BEGIN

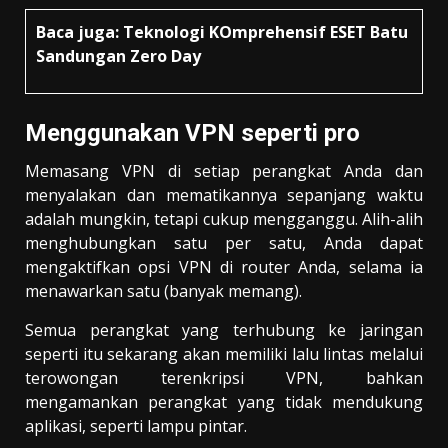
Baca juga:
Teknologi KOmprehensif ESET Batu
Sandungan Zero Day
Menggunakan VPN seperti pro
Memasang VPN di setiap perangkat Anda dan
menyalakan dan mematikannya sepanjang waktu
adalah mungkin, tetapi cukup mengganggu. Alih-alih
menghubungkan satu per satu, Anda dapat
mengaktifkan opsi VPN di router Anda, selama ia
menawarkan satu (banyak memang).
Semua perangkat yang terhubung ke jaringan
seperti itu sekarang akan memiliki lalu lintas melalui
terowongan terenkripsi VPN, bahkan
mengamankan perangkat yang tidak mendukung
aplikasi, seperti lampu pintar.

END
BEGIN

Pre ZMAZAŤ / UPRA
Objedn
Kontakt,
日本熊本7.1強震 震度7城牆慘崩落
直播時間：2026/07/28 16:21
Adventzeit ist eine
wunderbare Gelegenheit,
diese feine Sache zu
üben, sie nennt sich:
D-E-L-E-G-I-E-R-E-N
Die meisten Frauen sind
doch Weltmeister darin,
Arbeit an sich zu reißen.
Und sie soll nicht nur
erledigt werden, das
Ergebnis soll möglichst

END

Task requirements => Scan the material above for "perangkat". Copy every line where it appears.

Task answer =>
Memasang VPN di setiap perangkat Anda dan
Semua perangkat yang terhubung ke jaringan
mengamankan perangkat yang tidak mendukung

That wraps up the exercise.